The Hollywood Reporter has added an interview from the Comedy Actress Roundtable as well as the interview segments of the rest of the Roundtable actors. Check out the interview & links to the segments below.
Seven of TV’s top funny ladies — Drew Barrymore, Rachel Brosnahan, Alison Brie, Tracee Ellis Ross, Debra Messing, Molly Shannon and Frankie Shaw — open up about pushing boundaries, demanding fair pay and the long, hard battle to keep their clothes on: “It wasn’t until we started having these conversations that I realized I’d been sexually harassed.”
These days, there is a palpable camaraderie when you bring together Hollywood’s highest-profile actresses. At least a few of those who gathered for The Hollywood Reporter’s annual Television Comedy Actress Roundtable have spent recent months in war rooms and on email chains mapping out a plan to change the gender politics that have contributed to a culture of #MeToo accusations and glaring pay inequality. The passion that has fueled the Time’s Up movement was on display during this mid-April conversation, which touched on everything from nudity demands to a yanked episode of Black-ish. Over the course of an hour, the septet — Drew Barrymore, 43 (Netflix’s Santa Clarita Diet); Alison Brie, 35 (Netflix’s GLOW); Rachel Brosnahan, 27 (Amazon’s The Marvelous Mrs. Maisel); Debra Messing, 49 (NBC’s Will & Grace); Tracee Ellis Ross, 45 (ABC’s Black-ish); Molly Shannon, 53 (HBO’s Divorce); and Frankie Shaw, 36 (Showtime’s SMILF) — got deeply personal, with at least a few tales prompting spontaneous table-banging and plenty of applause.
Let’s start broad: What’s the most amusing or frustrating feedback you’ve received when trying out for a part?
TRACEE ELLIS ROSS I had a casting director say I need to work on my girls, as they [her breasts] were referred to, because they were too low, which is where God put them, so I think they’re in a really good spot. (Laughs.) But she called down the hall for one of her assistants to bring another bra …
ALISON BRIE During an audition?
ROSS Yes, ma’am.
DREW BARRYMORE Oh no.
ROSS Yes, ma’am. (Laughter.) She was like, “Does anyone have on a 34B?” They come down, and it was a 32 something or other, and I was like, “That’s not gonna fit.” She was like, “They’ll spill out, it’ll be great.”
FRANKIE SHAW One time I was in an audition for House of Lies, and the casting director said I needed to show more skin. She actually took the shirt off her back and gave me her tank top. I still didn’t get the part.
MOLLY SHANNON I remember going to an audition when I was first starting out, and I bumped into another girl auditioning who, right before I went in, was like, “Oh, my God, have you gained, like, a hundred pounds?”
RACHEL BROSNAHAN No!
BARRYMORE That happened to me recently. I’d gained a bunch of weight, and I was in a restaurant, and a woman goes, “God, you have so many kids.” And I was like, “Well, two.” And she goes, “And obviously one on the way.” I looked at her and, for the first time in my life, I go, “No, I’m just fucking fat.” (Everyone claps.)

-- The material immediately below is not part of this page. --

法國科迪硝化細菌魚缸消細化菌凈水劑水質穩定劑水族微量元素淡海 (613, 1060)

There’s been lots of discussion lately about whether we can and should be able to separate art from the artist. Where do you stand?
SHAW It depends on how harmful they are.
ROSS And what the harm is.
This has come up in the context of Roseanne Barr and her controversial social media presence, which prompted some to boycott her sitcom [before it was canceled by ABC a month and a half after this interview].
DEBRA MESSING In a perfect world, we take on a different character, one that’s separate from ourselves. The thing that has made Roseanne and Roseanne Barr so …
ROSS Better word.
MESSING … is that, in its day, it was one of the greatest shows ever, and it really pushed the boundaries, but she made it clear from the beginning that this was her — she said, “I’m just being me.” That’s very different from saying, “I’m creating a character.” And then when you have someone who is very outspoken on social media and who says things like “Heil Hitler” or that gay people are pedophiles or …
BROSNAHAN Oh God.
MESSING So, it’s not about having a conversation about health care or about defense of the country, it’s about humanity, racism, sexism.
SHAW And essentially normalizing white supremacy.
BROSNAHAN There’s a difference between being tolerant and tolerating intolerance, and there is no need to tolerate intolerance. So, can we separate an artist from their art? Yes, we do all the time. We have forever. Should we? I think we need to re-evaluate.
ROSS And we’re in different times because of what’s happening in the White House. Things that were not tolerated or not acceptable have been lost, and I think there is a recalibration that needs to occur. It’s the reason it feels so frightening right now.
SHAW What’s the answer? How does it change?
MESSING I mean (turns to Ross), there was an episode of your show [Black-ish] that was shelved because it had to do with “Take a knee,” right?